Thermistors Based on Polyethylene Composites with γ-Fe2O3/Multiwalled Carbon Nanotube Hybrid Fillers for Protection of Electronic Circuits

Abstract

The objective of this research is to develop and characterize polyethylene composites with randomly and partially oriented hybrid filler (HF) based on multiwalled carbon nanotubes (MWCNTs) decorated with gamma iron (III) oxide (γ-Fe₂O₃) nanoparticles (Fe₂O₃/MWCNTs). The structure of Fe₂O₃/MWCNTs hybrid is determined by X-ray diffraction (XRD), Raman spectroscopy, and microscopy techniques (scanning electron microscopy–energy-dispersive X-ray spectroscopy, transmission electron microscopy). A low-density polyethylene (LDPE) matrix is filled with 5 and 10 vol% HF. The effect of external magnetic field on the distribution of Fe₂O₃/MWCNTs in LDPE composites comparing to filler distribution without magnetic field is studied.
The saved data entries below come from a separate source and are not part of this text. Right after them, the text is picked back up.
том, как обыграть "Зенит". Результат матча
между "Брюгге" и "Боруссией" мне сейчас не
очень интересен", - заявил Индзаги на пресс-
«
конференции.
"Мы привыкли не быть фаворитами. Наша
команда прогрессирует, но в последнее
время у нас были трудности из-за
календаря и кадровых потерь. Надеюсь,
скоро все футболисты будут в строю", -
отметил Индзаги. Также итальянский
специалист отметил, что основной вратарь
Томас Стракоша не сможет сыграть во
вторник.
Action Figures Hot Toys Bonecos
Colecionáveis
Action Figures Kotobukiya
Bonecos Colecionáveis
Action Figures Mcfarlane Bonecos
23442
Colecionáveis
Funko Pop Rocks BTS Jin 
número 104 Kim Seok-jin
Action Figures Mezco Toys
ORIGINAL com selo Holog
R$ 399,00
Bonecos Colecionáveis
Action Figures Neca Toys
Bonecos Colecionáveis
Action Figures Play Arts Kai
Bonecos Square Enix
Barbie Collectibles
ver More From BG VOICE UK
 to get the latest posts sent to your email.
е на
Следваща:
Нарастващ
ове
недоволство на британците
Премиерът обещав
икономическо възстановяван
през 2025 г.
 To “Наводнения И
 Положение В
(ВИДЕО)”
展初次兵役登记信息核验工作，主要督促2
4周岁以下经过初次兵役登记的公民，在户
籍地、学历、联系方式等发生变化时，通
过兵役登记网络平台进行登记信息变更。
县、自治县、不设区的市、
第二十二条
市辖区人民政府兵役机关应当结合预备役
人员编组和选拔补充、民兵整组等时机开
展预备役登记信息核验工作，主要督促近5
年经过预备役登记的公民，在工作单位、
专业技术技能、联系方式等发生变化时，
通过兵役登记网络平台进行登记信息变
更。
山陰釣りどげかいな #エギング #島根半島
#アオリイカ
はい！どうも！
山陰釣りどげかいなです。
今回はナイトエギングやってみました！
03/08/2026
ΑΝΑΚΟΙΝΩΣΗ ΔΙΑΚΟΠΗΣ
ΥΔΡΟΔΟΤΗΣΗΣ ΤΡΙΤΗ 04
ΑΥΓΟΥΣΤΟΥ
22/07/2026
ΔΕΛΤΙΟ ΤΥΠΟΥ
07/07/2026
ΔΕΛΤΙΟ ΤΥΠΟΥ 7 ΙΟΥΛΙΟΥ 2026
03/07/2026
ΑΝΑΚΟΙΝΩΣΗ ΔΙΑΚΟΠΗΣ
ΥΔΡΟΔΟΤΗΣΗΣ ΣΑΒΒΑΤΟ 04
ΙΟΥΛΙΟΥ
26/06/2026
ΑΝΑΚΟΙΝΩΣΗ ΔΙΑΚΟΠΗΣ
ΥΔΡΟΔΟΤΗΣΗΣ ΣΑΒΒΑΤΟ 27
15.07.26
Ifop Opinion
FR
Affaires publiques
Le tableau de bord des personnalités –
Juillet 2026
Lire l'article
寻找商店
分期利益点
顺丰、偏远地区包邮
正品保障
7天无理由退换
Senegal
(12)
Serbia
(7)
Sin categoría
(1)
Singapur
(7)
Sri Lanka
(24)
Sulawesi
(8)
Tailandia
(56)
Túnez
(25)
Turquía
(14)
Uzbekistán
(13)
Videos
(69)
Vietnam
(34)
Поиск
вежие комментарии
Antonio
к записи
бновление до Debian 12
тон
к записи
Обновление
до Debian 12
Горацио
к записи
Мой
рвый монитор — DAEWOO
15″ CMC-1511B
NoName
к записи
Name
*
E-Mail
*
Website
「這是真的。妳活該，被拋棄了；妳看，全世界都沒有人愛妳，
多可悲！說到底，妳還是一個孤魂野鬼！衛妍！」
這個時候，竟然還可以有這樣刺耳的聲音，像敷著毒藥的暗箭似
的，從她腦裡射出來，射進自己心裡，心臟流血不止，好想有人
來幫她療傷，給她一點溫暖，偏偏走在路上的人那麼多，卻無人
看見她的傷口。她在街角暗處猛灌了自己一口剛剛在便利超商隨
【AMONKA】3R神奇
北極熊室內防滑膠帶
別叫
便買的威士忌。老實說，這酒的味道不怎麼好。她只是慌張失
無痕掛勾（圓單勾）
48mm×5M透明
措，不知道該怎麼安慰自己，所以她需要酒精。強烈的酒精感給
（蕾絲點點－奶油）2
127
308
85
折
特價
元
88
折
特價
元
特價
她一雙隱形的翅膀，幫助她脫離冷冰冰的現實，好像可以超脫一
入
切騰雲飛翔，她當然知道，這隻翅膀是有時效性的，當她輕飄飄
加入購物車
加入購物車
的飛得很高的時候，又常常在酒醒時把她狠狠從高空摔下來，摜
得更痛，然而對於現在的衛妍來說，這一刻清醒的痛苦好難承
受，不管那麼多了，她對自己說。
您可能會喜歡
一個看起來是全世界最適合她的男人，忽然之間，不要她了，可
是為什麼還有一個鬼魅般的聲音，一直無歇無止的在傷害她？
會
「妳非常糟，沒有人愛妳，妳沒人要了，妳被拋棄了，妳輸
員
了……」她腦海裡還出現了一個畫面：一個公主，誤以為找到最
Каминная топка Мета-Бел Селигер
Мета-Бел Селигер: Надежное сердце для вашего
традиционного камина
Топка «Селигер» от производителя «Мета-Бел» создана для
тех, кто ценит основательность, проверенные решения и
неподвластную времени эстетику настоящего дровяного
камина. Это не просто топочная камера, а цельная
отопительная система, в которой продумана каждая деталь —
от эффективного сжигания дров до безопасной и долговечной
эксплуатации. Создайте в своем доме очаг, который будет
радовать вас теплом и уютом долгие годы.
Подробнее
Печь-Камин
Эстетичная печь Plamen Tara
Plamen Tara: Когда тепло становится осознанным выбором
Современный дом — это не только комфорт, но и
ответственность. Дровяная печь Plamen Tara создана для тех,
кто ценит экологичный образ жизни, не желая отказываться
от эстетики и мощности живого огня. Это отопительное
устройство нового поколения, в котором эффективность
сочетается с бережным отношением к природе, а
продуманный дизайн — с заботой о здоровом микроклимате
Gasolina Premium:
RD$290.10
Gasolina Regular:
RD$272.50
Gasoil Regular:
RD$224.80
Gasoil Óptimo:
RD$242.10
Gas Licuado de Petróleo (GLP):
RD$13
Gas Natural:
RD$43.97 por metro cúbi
The XRD and differential scanning calorimetry results confirm an increasing trend in the degree of crystallinity of LDPE matrix with increasing HF content and as an additional result of magnetic field application. The presence of more ordered Fe₂O₃/MWCNT particles in the matrix has enhanced the nucleation effect for LDPE crystallization process in composites under magnetic field. The effect of magnetic treatment on thermal, electrical, and thermoresistive properties of HF-LDPE composites is studied. The highest thermoresistive response (723%) and fastest recovery are detected for the HF-LDPE composite with 10 vol% magnetically oriented filler with the perspective to be applied as a critical temperature resistor.